INDIANA – On Tuesday, January 25th the Indiana House of Representatives voted 73 -18 to advance House Bill 1217. This “abortion coercion bill” is redundant and unnecessary, designed only to stigmatize abortion care and limit patients’ ability to get the care they need.
Access to abortion is already in grave danger in Indiana thanks to the U.S. Supreme Court’s imminent ruling on the future of Roe v. Wade, HB 1217 would add even more confusion and vilification for people in our state seeking care.
Public health professionals oppose these types of anti-abortion laws because anti-coercion policies that single out abortion sidestep the broader issue of domestic and sexual violence, which is the root of coercion. As HB 1217 advances to the Senate for its consideration, the Senate is also moving forward with Senate Bill 399, in a hearing tomorrow, another duplicative and unnecessary bill that makes it more difficult for young people to access abortion care.
The majority of Indiana voters support access to all reproductive health care options, including abortion. Provisions are already in place to protect against coercion and ensure the safety of young people in Indiana. Bills like HB 1217 are just another attempt in a long line of targeted restrictions intended to eliminate access to abortion in Indiana completely.
Statement from Lisa Humes-Schulz, Vice President of Policy & Regulatory Affairs for Planned Parenthood Alliance Advocates (PPAA):
“Planned Parenthood advocates for healthy relationships — which includes reproductive decision-making and deciding whether to get pregnant and have children — without pressure or manipulation by a partner or politicians. Let’s be clear: HB 1217 puts people in Indiana in more danger, not less,” said Lisa Humes-Schulz, Vice President of Policy & Regulatory Affairs for Planned Parenthood Alliance Advocates. “HB 1217 has nothing to do with protecting pregnant people from coercion and everything to do with endangering patient safety and access to time-sensitive essential care. Unfortunately, we know reproductive coercion occurs in many forms. The most common form is actually when partners force people to become pregnant or to carry a pregnancy to term by tampering with their contraception or threatening violence. This bill would actually further endanger patient safety and access and we urge the Senate to reject it.”

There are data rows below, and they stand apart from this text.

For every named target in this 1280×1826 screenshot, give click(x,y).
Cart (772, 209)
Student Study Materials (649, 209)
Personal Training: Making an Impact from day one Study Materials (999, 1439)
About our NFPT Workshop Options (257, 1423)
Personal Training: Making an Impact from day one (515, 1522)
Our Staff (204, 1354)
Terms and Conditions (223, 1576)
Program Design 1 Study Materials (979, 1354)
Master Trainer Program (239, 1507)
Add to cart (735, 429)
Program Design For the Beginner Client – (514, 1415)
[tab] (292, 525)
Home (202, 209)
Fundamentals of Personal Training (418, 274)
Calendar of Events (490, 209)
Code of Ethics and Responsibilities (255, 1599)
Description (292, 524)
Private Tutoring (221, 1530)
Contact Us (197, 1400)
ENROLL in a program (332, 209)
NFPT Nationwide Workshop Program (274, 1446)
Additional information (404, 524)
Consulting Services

Screening for coercion is already a cornerstone of obtaining informed consent. Providers like Planned Parenthood already follow the recommendations from the American College of Obstetricians and Gynecologists (ACOG) that OB/GYNs routinely screen for coercion and counsel patients on harm reduction strategies to improve the health of people experiencing reproductive and sexual coercion. If the legislature was genuinely interested in trying to improve the health and lives of people experiencing coercion, it would pursue protections against all forms of reproductive coercion, including coercion to become or stay pregnant.